The inspiration for this project came from the growing need to protect sensitive personal data in modern datasets. With organizations frequently sharing CSV files containing names, emails, phone numbers, or even payment details, there is a significant risk of privacy violations if such information is not handled properly.

What We Learned

During this project, we learned the how to combine rule-based methods (regex) with machine learning models (NER). Regex works very well for structured patterns like emails and IPs, but it cannot capture context-sensitive entities like names or organizations. By integrating spaCy and HuggingFace Transformers, we discovered how traditional methods and AI models complement each other. We also learned practical skills in GUI development with Tkinter, which made the tool more user-friendly.

How We Built the Project

Our team built the project step by step:

We implemented csv reading using pandas to load datasets and optionally sample rows for efficiency.
Regex detection was added to capture structured identifiers like emails, phone numbers, credit cards, and IP addresses.
NER detection was integrated using two models:
- spaCy (en_core_web_sm) for PERSON, ORG, GPE, NORP entities.
- HuggingFace BERT (dslim/bert-large-NER) for PER, ORG, LOC entities.
Detected entities will then be replaced with either [REDACTED] or category labels (e.g., [EMAIL]).
A structured summary will be generated by type and column.
Finally, we a GUI was created with file browsing, options, and summaries for accessibility.

Challenges Faced

One major challenge was handling overlapping detections, where regex and NER sometimes identified the same text span differently. We solved this with a deduplication and merging mechanism. Another challenge was balancing precision vs. recall — ensuring that redactions were comprehensive without excessive false positives. Integrating HuggingFace models also introduced performance overhead, which required optimization for larger datasets.

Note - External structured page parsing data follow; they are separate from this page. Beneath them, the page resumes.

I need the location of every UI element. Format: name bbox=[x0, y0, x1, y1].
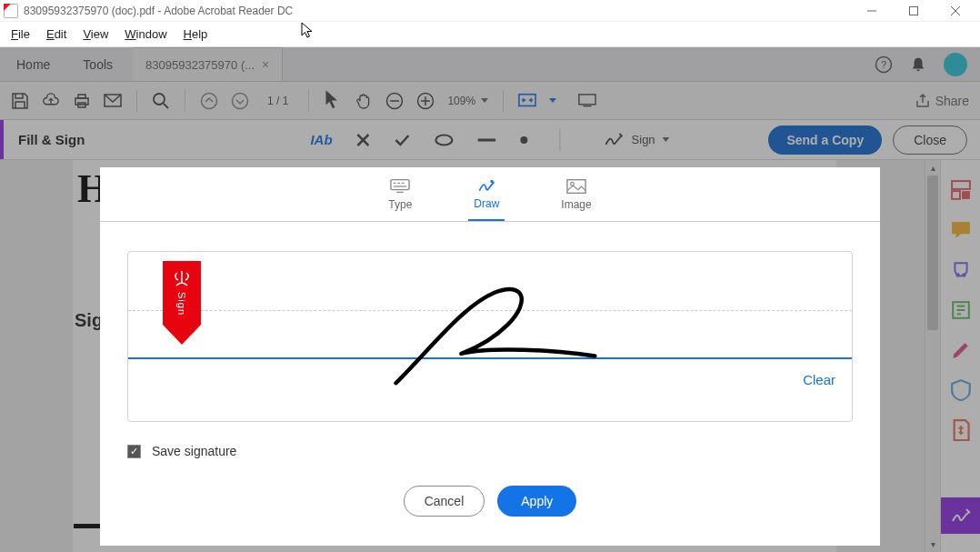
signature-modal-tabs: Type Draw Image bbox=[100, 167, 880, 222]
close-button[interactable] bbox=[935, 0, 976, 22]
menu-file[interactable]: File bbox=[4, 25, 37, 44]
tab-type-label: Type bbox=[388, 198, 412, 211]
cancel-button[interactable]: Cancel bbox=[404, 486, 485, 517]
signature-modal: Type Draw Image Sign Clear ✓ Save signat… bbox=[100, 167, 880, 546]
signature-stroke bbox=[128, 252, 852, 422]
app-icon bbox=[4, 4, 18, 18]
menu-view[interactable]: View bbox=[75, 25, 115, 44]
save-signature-row: ✓ Save signature bbox=[127, 444, 853, 458]
menu-window[interactable]: Window bbox=[117, 25, 174, 44]
titlebar: 83095932375970 (doc).pdf - Adobe Acrobat… bbox=[0, 0, 980, 22]
menu-edit[interactable]: Edit bbox=[39, 25, 74, 44]
svg-point-44 bbox=[571, 182, 575, 186]
modal-buttons: Cancel Apply bbox=[100, 486, 880, 517]
window-controls bbox=[851, 0, 976, 22]
apply-button[interactable]: Apply bbox=[497, 486, 576, 517]
svg-point-42 bbox=[491, 180, 494, 183]
tab-image[interactable]: Image bbox=[555, 176, 596, 221]
tab-draw[interactable]: Draw bbox=[468, 176, 505, 221]
tab-type[interactable]: Type bbox=[383, 176, 417, 221]
tab-image-label: Image bbox=[561, 198, 591, 211]
svg-rect-43 bbox=[567, 180, 585, 194]
save-signature-label: Save signature bbox=[152, 444, 236, 458]
clear-signature-button[interactable]: Clear bbox=[803, 372, 835, 387]
window-title: 83095932375970 (doc).pdf - Adobe Acrobat… bbox=[24, 5, 851, 17]
menu-help[interactable]: Help bbox=[176, 25, 215, 44]
minimize-button[interactable] bbox=[851, 0, 893, 22]
menubar: File Edit View Window Help bbox=[0, 22, 980, 47]
save-signature-checkbox[interactable]: ✓ bbox=[127, 445, 141, 458]
tab-draw-label: Draw bbox=[474, 197, 499, 210]
signature-canvas[interactable]: Sign Clear bbox=[127, 251, 853, 422]
svg-rect-1 bbox=[910, 6, 918, 15]
svg-rect-36 bbox=[391, 180, 409, 190]
maximize-button[interactable] bbox=[893, 0, 935, 22]
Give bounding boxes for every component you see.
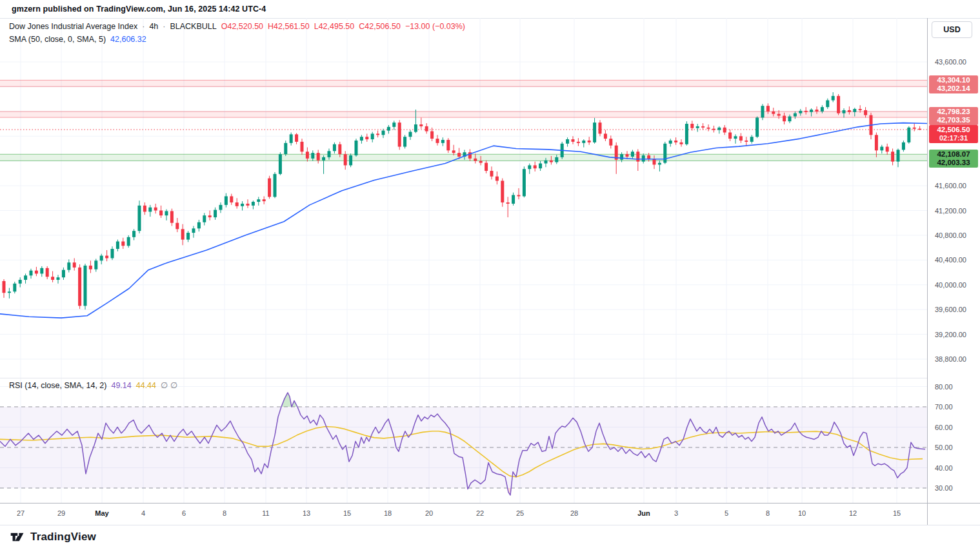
- currency-toggle-button[interactable]: USD: [932, 21, 972, 38]
- rsi-axis-label: 50.00: [935, 444, 953, 451]
- level-price-badge: 42,798.2342,703.35: [929, 107, 978, 125]
- rsi-axis-label: 70.00: [935, 403, 953, 411]
- badge-price: 43,202.14: [929, 84, 978, 93]
- badge-price: 42,003.33: [929, 159, 978, 167]
- level-price-badge: 42,108.0742,003.33: [929, 150, 978, 168]
- rsi-axis-label: 30.00: [935, 484, 953, 492]
- tradingview-mark-icon: [10, 531, 26, 543]
- price-axis[interactable]: 43,600.0041,600.0041,200.0040,800.0040,4…: [928, 18, 980, 503]
- time-axis-label: 27: [17, 509, 25, 517]
- price-axis-label: 39,600.00: [935, 306, 966, 313]
- price-axis-border: [927, 18, 928, 525]
- rsi-empty-values: ∅ ∅: [161, 380, 177, 390]
- time-axis-label: 11: [262, 509, 269, 517]
- price-axis-label: 40,400.00: [935, 256, 966, 264]
- level-price-badge: 43,304.1043,202.14: [929, 75, 978, 93]
- time-axis-label: 25: [516, 509, 524, 517]
- price-axis-label: 40,000.00: [935, 281, 966, 289]
- price-axis-label: 41,600.00: [935, 182, 966, 190]
- time-axis-label: 5: [725, 509, 728, 517]
- ohlc-close: C42,506.50: [359, 22, 401, 31]
- time-axis-label: 20: [425, 509, 433, 517]
- legend-separator: ·: [142, 22, 145, 31]
- broker-label: BLACKBULL: [170, 22, 216, 31]
- time-axis-label: 15: [343, 509, 351, 517]
- rsi-axis-label: 40.00: [935, 464, 953, 472]
- badge-price: 42,798.23: [929, 108, 978, 116]
- time-axis-label: 15: [893, 509, 901, 517]
- interval-label[interactable]: 4h: [149, 22, 158, 31]
- rsi-signal-value: 44.44: [136, 381, 156, 390]
- ohlc-open: O42,520.50: [221, 22, 263, 31]
- time-axis-label: 18: [384, 509, 392, 517]
- rsi-label[interactable]: RSI (14, close, SMA, 14, 2): [9, 381, 106, 390]
- rsi-axis-label: 80.00: [935, 383, 953, 391]
- badge-price: 42,703.35: [929, 116, 978, 124]
- time-axis-label: 28: [570, 509, 578, 517]
- time-axis-label: 22: [476, 509, 484, 517]
- sma-legend: SMA (50, close, 0, SMA, 5) 42,606.32: [9, 35, 146, 44]
- ohlc-high: H42,561.50: [268, 22, 310, 31]
- page: { "header": { "title": "gmzern published…: [0, 0, 980, 548]
- time-axis-label: 8: [766, 509, 770, 517]
- price-axis-label: 40,800.00: [935, 231, 966, 239]
- price-axis-label: 43,600.00: [935, 58, 966, 66]
- price-axis-label: 39,200.00: [935, 331, 966, 338]
- badge-price: 43,304.10: [929, 76, 978, 84]
- time-axis-label: 13: [303, 509, 310, 517]
- last-price-badge: 42,506.5002:17:31: [929, 125, 978, 143]
- time-axis-label: 6: [182, 509, 186, 517]
- time-axis-border: [0, 503, 980, 504]
- brand-name: TradingView: [30, 531, 96, 543]
- bar-countdown: 02:17:31: [929, 134, 978, 142]
- sma-label[interactable]: SMA (50, close, 0, SMA, 5): [9, 35, 106, 44]
- price-axis-label: 41,200.00: [935, 207, 966, 215]
- rsi-axis-label: 60.00: [935, 424, 953, 431]
- ohlc-low: L42,495.50: [314, 22, 355, 31]
- rsi-legend: RSI (14, close, SMA, 14, 2) 49.14 44.44 …: [9, 380, 177, 390]
- pane-separator[interactable]: [0, 378, 927, 378]
- main-legend: Dow Jones Industrial Average Index · 4h …: [9, 22, 465, 31]
- price-axis-label: 38,800.00: [935, 355, 966, 363]
- time-axis-label: 29: [57, 509, 65, 517]
- time-axis-label: Jun: [637, 509, 650, 517]
- sma-value: 42,606.32: [110, 35, 146, 44]
- time-axis-label: 12: [849, 509, 857, 517]
- time-axis-label: 3: [674, 509, 678, 517]
- chart-canvas[interactable]: [0, 0, 980, 548]
- legend-separator: ·: [163, 22, 165, 31]
- time-axis-label: 4: [141, 509, 145, 517]
- symbol-name[interactable]: Dow Jones Industrial Average Index: [9, 22, 137, 31]
- time-axis[interactable]: 2729May4681113151820222528Jun358101215: [0, 503, 927, 525]
- badge-price: 42,506.50: [929, 126, 978, 134]
- rsi-value: 49.14: [111, 381, 131, 390]
- footer: TradingView: [0, 525, 980, 548]
- badge-price: 42,108.07: [929, 150, 978, 159]
- tradingview-logo[interactable]: TradingView: [10, 531, 96, 543]
- time-axis-label: 10: [798, 509, 806, 517]
- ohlc-change: −13.00 (−0.03%): [405, 22, 465, 31]
- time-axis-label: 8: [223, 509, 226, 517]
- time-axis-label: May: [95, 509, 108, 517]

Project Features and Functionality

Reads CSV files with optional row sampling.
Finds emails, phone numbers, credit card numbers, and IP addresses with regex.
Uses NER detection:
- spaCy for PERSON, ORG, GPE, NORP.
- HuggingFace BERT for PER, ORG, LOC.
- Optional intersection mode for more precise results.
Replaces detected PII with [REDACTED] or category labels.
Produces sanitized CSVs and structured summaries (by total, label, and column).
GUI with file browsing, options, and summary.